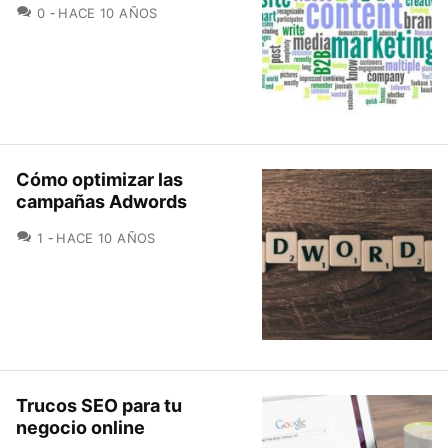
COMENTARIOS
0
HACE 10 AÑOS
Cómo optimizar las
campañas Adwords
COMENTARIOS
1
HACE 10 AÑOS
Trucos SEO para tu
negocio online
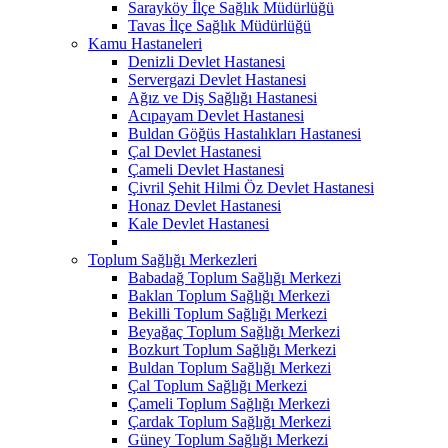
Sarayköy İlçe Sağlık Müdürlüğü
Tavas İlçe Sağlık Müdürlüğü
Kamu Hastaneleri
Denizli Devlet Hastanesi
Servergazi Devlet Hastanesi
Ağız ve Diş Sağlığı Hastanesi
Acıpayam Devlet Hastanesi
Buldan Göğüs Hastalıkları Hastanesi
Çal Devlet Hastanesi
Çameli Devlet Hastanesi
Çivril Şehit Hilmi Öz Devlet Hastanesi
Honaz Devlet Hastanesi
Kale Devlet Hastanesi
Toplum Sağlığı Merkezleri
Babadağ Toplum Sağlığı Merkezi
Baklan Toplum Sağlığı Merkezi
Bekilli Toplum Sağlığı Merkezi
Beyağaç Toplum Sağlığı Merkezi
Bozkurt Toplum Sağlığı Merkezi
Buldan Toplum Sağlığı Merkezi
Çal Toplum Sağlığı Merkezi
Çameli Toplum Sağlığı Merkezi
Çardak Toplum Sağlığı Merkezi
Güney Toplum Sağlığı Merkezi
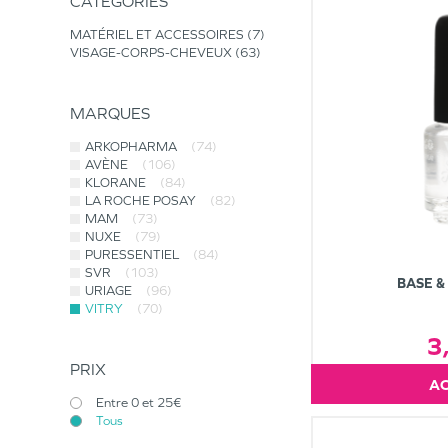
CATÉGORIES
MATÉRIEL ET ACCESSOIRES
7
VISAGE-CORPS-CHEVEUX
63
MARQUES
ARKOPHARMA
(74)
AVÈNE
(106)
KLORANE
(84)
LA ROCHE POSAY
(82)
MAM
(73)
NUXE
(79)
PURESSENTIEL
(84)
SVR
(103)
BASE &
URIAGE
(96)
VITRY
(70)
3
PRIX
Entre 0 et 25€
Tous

◇ ◇ ◇ ◇ ◇ ◇ ◇

## TASK BRIEF
Using the data above, which lines fall from the one with "Honaz Devlet Hastanesi" through the one with "LA ROCHE POSAY"? Repeat them exactly, ends included, minus any pictures.

## REPLY
Honaz Devlet Hastanesi
Kale Devlet Hastanesi
Toplum Sağlığı Merkezleri
Babadağ Toplum Sağlığı Merkezi
Baklan Toplum Sağlığı Merkezi
Bekilli Toplum Sağlığı Merkezi
Beyağaç Toplum Sağlığı Merkezi
Bozkurt Toplum Sağlığı Merkezi
Buldan Toplum Sağlığı Merkezi
Çal Toplum Sağlığı Merkezi
Çameli Toplum Sağlığı Merkezi
Çardak Toplum Sağlığı Merkezi
Güney Toplum Sağlığı Merkezi
CATÉGORIES
MATÉRIEL ET ACCESSOIRES
7
VISAGE-CORPS-CHEVEUX
63
MARQUES
ARKOPHARMA
(74)
AVÈNE
(106)
KLORANE
(84)
LA ROCHE POSAY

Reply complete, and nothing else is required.